John Uren, hailed from Cornwall, working in administration in the tin industry. Whilst living near Bristol his son, Harold John Uren, was born 23 August 1885. Four years later the family relocated to Liscard, on the Wirral, and John founded an eponymous food provision business.

Educated at the Liverpool Institute for three years, Harold started playing football as a left winger. He developed a distinguished ‘swerving gait’ when running down the left flank, according to reports, which bamboozled right-backs. He continued his studies at Calday Grange Grammar School when the family moved to West Kirby. In his youth he played for the school team plus New Brighton Wesleyans (who joined the I Zingari League). Upon moving to West Kirby he represented the village’s team in the Wirral League – winning the Pyke Cup in his second season with them. Having made just one appearance for Harrowby of the West Cheshire League game he was selected by Liverpool FC to play in their Combination team against Barrow. Subsequently he signed amateur forms with the Reds for 1905-6 season but he finished it with Wrexham of the Birmingham and District League.

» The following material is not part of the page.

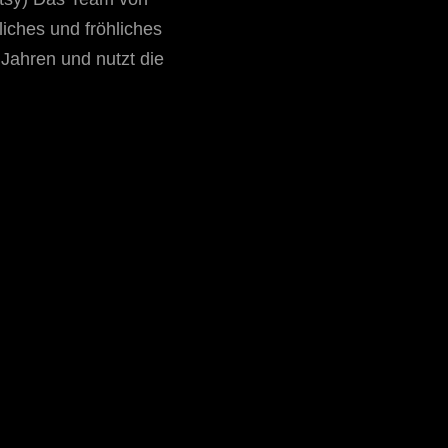
liches und fröhliches
Jahren und nutzt die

He returned to Anfield in 1907, making his first team debut on the right wing in November of that year against Manchester City at Hyde Road, before 25,000 spectators. The Pilgrim, writing for Athletic News reported: I must congratulate Uren, the amateur debutant, on a very creditable display on the opposite wing to that in which he has developed his talents…he has pace, skill and physique and should train on into a very serviceable player.’

The joint Everton & Liverpool programme, on 7th December 1907, tipped Harold for future stardom: "Standing 5’10” and weighing 12 stone, he is a promising specimen of a well-built athlete and, in his recent trials, he has shown that his football abilities are of no mean order. He can centre the ball splendidly, especially when playing on the left wing, and is in command of a few tricks that enable him to baffle the attentions of the opposing defence. To reach the highest flights, however, it will be necessary for him to increase his speed…”

The Nuggets column in Cricket and Football Field in March 1908 echoed the above observations: ‘Harold Uren, Liverpool’s reserve amateur, is a clever player but he badly needs a few yards more speed. However, in this respect he has improved since his first appearance.’ Hopes of representing Great Britain at the 1908 London Olympics at football ended when Harold was persuaded by the manager, Tom Watson, to sign professional forms with the Reds - just before a match against Holland in which he was selected (Everton’s own outside-left, Harold Hardman, did become an Olympian). Prior to this he had also represented the famed amateur team, Northern Nomads - as would that other fine amateur who represented Everton and Liverpool - Benjamin Howard-Baker.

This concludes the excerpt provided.